Beaminster’s Public Hall hosted two Cabinet ministers when the Home Secretary visited West Dorset.

Theresa May and West Dorset MP Oliver Letwin, who is Minister of State for the Cabinet Office, mingled with local Tories at a get-together of the West Dorset Conservative Association.

Mrs May was greeted by association chairman Fred Horsington before meeting party members including Nick King, Conservative candidate for the forthcoming Police and Crime Commissioner’s post in Dorset.

Mrs May said she was delighted to be in West Dorset in a week when a number of things had gone down, including unemployment, borrowing and crime.

“There is now less chance of being a victim of crime than there has been since the crime survey began,” she said.

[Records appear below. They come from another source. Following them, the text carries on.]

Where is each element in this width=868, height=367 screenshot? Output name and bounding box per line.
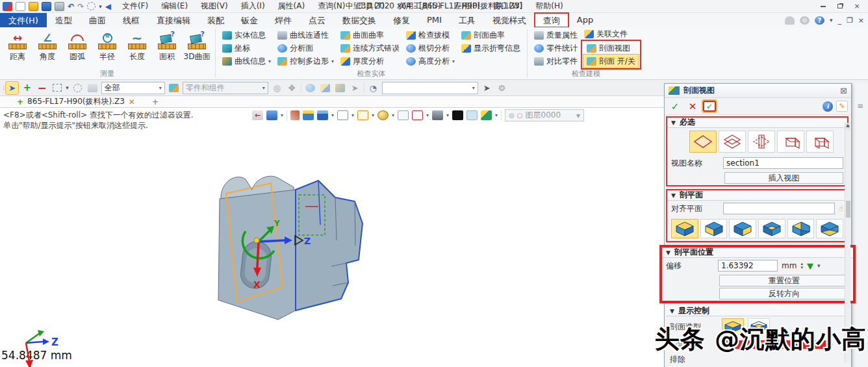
btn-undercut-analysis[interactable]: 根切分析: [403, 42, 458, 55]
plane-half-left-button[interactable]: [787, 219, 815, 238]
tab-surface[interactable]: 曲面: [81, 13, 114, 27]
btn-mass-properties[interactable]: 质量属性: [531, 29, 581, 42]
plane-half-top-button[interactable]: [758, 219, 785, 238]
plane-xz-button[interactable]: [700, 219, 728, 238]
menu-view[interactable]: 视图(V): [195, 0, 234, 12]
column-filter-2-icon[interactable]: [319, 82, 331, 94]
btn-continuity-error[interactable]: 连续方式错误: [337, 42, 403, 55]
side-panel-handle-icon[interactable]: ≡: [857, 101, 863, 110]
reset-position-button[interactable]: 重置位置: [719, 275, 849, 286]
collapse-icon[interactable]: ▼: [671, 120, 676, 126]
info-button[interactable]: i: [823, 101, 833, 112]
save-icon[interactable]: [42, 2, 51, 11]
offset-expression-icon[interactable]: ▼: [807, 261, 813, 271]
sketch-icon[interactable]: [290, 110, 300, 120]
wireframe-view-icon[interactable]: [337, 110, 348, 120]
shaded-view-icon[interactable]: [303, 110, 314, 120]
align-plane-input[interactable]: [723, 203, 835, 214]
lasso-select-icon[interactable]: [71, 82, 84, 94]
btn-compare-parts[interactable]: 对比零件: [531, 55, 581, 68]
tab-pin-icon[interactable]: +: [17, 97, 23, 107]
pick-tool-icon[interactable]: ➤: [6, 82, 18, 94]
tab-file[interactable]: 文件(H): [0, 13, 47, 27]
scope-dropdown[interactable]: 全部▾: [101, 82, 165, 94]
display-mode-icon[interactable]: [432, 110, 443, 120]
btn-control-polygon[interactable]: 控制多边形▾: [274, 55, 337, 68]
menu-applications[interactable]: 应用(P): [448, 0, 486, 12]
tab-app[interactable]: App: [568, 13, 602, 27]
zoom-sphere-icon[interactable]: [377, 110, 389, 120]
btn-part-statistics[interactable]: 零件统计: [531, 42, 581, 55]
named-selection-dropdown[interactable]: ▾: [382, 82, 478, 94]
selection-mode-icon[interactable]: [87, 2, 96, 10]
menu-window[interactable]: 窗口(W): [487, 0, 528, 12]
background-black-icon[interactable]: [452, 110, 463, 120]
view-orientation-dropdown-icon[interactable]: ▾: [331, 112, 334, 118]
dropdown-icon[interactable]: ▾: [268, 58, 271, 64]
layer-dropdown[interactable]: ◎ ○ 图层0000 ▾: [505, 109, 584, 121]
btn-analyze-face[interactable]: 分析面: [274, 42, 337, 55]
background-blue-icon[interactable]: [466, 110, 478, 120]
wireframe-dropdown-icon[interactable]: ▾: [351, 112, 354, 118]
scroll-up-icon[interactable]: ▲: [845, 123, 850, 130]
view-name-input[interactable]: [723, 157, 843, 169]
panel-header[interactable]: 剖面视图 ⊠: [665, 84, 851, 98]
section-header-required[interactable]: ▼ 必选: [667, 118, 847, 128]
collapse-icon[interactable]: ▼: [670, 308, 674, 314]
options-button[interactable]: ✎: [836, 101, 848, 112]
manual-dropdown-icon[interactable]: ▾: [281, 112, 283, 118]
section-type-three-plane-button[interactable]: [748, 131, 775, 153]
plane-yz-button[interactable]: [729, 219, 756, 238]
menu-edit[interactable]: 编辑(E): [155, 0, 194, 12]
doc-close-button[interactable]: ×: [858, 16, 864, 25]
section-type-plane-button[interactable]: [689, 131, 717, 153]
remove-selection-icon[interactable]: −: [36, 82, 48, 94]
tab-close-icon[interactable]: ✕: [129, 97, 135, 107]
section-display-dropdown-icon[interactable]: ▾: [495, 112, 498, 118]
btn-3d-surface[interactable]: ? 3D曲面: [182, 29, 212, 62]
layer-search-icon[interactable]: ○: [517, 112, 523, 119]
bounding-box-icon[interactable]: [357, 110, 368, 120]
tab-inquire[interactable]: 查询: [535, 13, 568, 27]
restore-button[interactable]: [833, 1, 847, 11]
btn-radius[interactable]: 半径: [92, 29, 122, 62]
settings-gear-icon[interactable]: [800, 16, 810, 25]
toolbar-grip[interactable]: ⁞: [3, 84, 3, 92]
offset-unit[interactable]: mm: [782, 261, 797, 270]
close-button[interactable]: ×: [850, 1, 864, 11]
btn-area[interactable]: ? 面积: [152, 29, 182, 62]
btn-curve-info[interactable]: 曲线信息▾: [219, 55, 274, 68]
menu-file[interactable]: 文件(F): [116, 0, 154, 12]
tab-visual-style[interactable]: 视觉样式: [484, 13, 535, 27]
menu-insert[interactable]: 插入(I): [235, 0, 271, 12]
btn-section-curvature[interactable]: 剖面曲率: [458, 29, 524, 42]
cloud-icon[interactable]: [785, 16, 795, 25]
section-type-box-button[interactable]: [777, 131, 804, 153]
zoom-sphere-dropdown-icon[interactable]: ▾: [392, 112, 394, 118]
btn-thickness-analysis[interactable]: 厚度分析: [337, 55, 403, 68]
tab-pmi[interactable]: PMI: [418, 13, 450, 27]
section-header-plane[interactable]: ▼ 剖平面: [667, 190, 847, 201]
pick-settings-icon[interactable]: ⚙: [496, 82, 508, 94]
model-3d[interactable]: Z X Y: [195, 162, 396, 351]
btn-angle[interactable]: ∠ 角度: [32, 29, 62, 62]
tab-data-exchange[interactable]: 数据交换: [334, 13, 385, 27]
radio-tool-icon[interactable]: ◎: [271, 82, 283, 94]
history-icon[interactable]: ◔: [367, 82, 379, 94]
btn-surface-curvature[interactable]: 曲面曲率: [337, 29, 403, 42]
apply-button[interactable]: ✓: [703, 101, 716, 112]
zoom-window-icon[interactable]: [398, 110, 409, 120]
btn-section-view[interactable]: 剖面视图: [583, 42, 639, 55]
btn-curve-connectivity[interactable]: 曲线连通性: [274, 29, 337, 42]
add-selection-icon[interactable]: +: [21, 82, 33, 94]
tab-point-cloud[interactable]: 点云: [300, 13, 334, 27]
speaker-icon[interactable]: ◀: [105, 2, 111, 11]
plane-xy-button[interactable]: [671, 219, 698, 238]
menu-attributes[interactable]: 属性(A): [272, 0, 311, 12]
btn-bend-info[interactable]: 显示折弯信息: [458, 42, 524, 55]
tab-shape[interactable]: 造型: [47, 13, 81, 27]
dropdown-icon[interactable]: ▾: [452, 58, 455, 64]
section-header-display-control[interactable]: ▼ 显示控制: [666, 306, 849, 316]
btn-height-analysis[interactable]: 高度分析▾: [403, 55, 458, 68]
help-icon[interactable]: ?: [815, 16, 824, 25]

“It is good news and it shows the chief constables are doing what we have asked them to do which is to do more with less money.

“And they have taken that opportunity to say “how can we better fight crime?”

“We are seeing good results and the front line is being protected.”

Mrs May said that the fight against crime was not just about the number of police officers.

“It is not about numbers, but it is about how you deploy them,” she insisted.

“If they are sitting in a station filling in forms they are not going to do much good in the fight against crime.”

Mrs May urged people to vote in the November 15 Police and Crime Commissioner election, saying it signalled the most significant democratic reform in policing in our time.

“Individuals will know that if they have a problem there will be someone they can go to.

“This election matters because it is about cutting crime and giving people a local voice.”

Mr Letwin thanked Mrs May for coming and joked that he and Mr King would be plotting together about going to ask her for more money for policing in Dorset, where the amount spent per head at £80 is some £35 less than the national average.